What you will do ▸ The reply should hold only the lines from the one with "e. Preparation of Invoices / Quotations" to the one with "Any kind will do- cow, goat, almond, oat, soy", both ends kept, exactly as they appear below, without any pictures.

Dataset entries:
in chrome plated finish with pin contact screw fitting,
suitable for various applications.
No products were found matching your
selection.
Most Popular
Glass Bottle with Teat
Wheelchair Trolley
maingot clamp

* * *

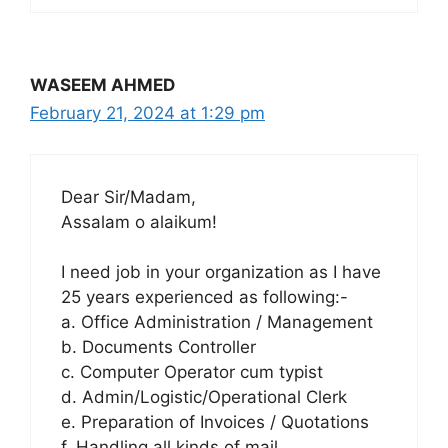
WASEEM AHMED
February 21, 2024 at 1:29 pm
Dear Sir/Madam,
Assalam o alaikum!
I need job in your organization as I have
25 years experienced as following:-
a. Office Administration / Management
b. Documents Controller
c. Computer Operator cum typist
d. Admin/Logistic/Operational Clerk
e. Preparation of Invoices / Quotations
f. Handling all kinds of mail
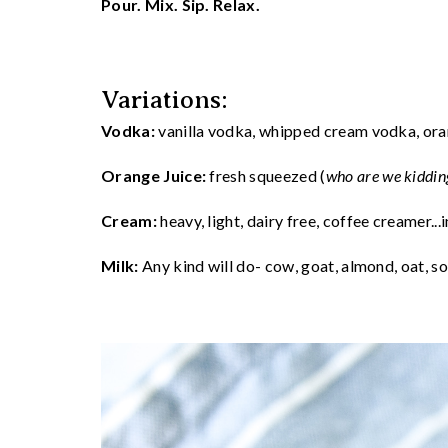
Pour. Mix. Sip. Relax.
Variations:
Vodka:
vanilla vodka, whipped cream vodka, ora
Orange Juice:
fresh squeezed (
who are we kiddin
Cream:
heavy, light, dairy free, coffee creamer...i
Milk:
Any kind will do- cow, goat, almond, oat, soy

...

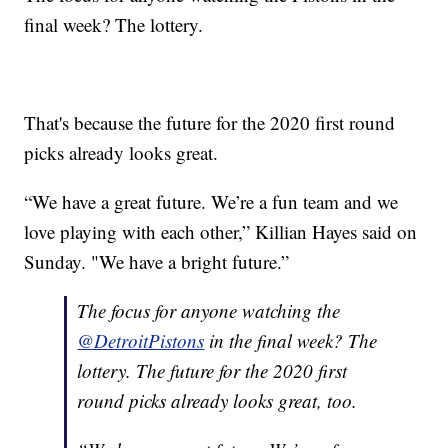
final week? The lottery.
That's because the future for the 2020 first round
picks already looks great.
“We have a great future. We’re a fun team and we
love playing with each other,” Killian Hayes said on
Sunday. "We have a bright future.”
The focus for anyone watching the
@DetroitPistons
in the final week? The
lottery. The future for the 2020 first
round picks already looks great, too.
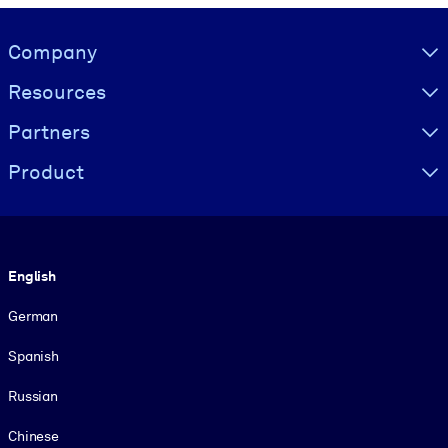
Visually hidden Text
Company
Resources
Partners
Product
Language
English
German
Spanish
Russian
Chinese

Written response ▸
e. Preparation of Invoices / Quotations
f. Handling all kinds of mail
Pour. Mix. Sip. Relax.
Variations:
Vodka:
vanilla vodka, whipped cream vodka, ora
Orange Juice:
fresh squeezed (
who are we kiddin
Cream:
heavy, light, dairy free, coffee creamer...i
Milk:
Any kind will do- cow, goat, almond, oat, soy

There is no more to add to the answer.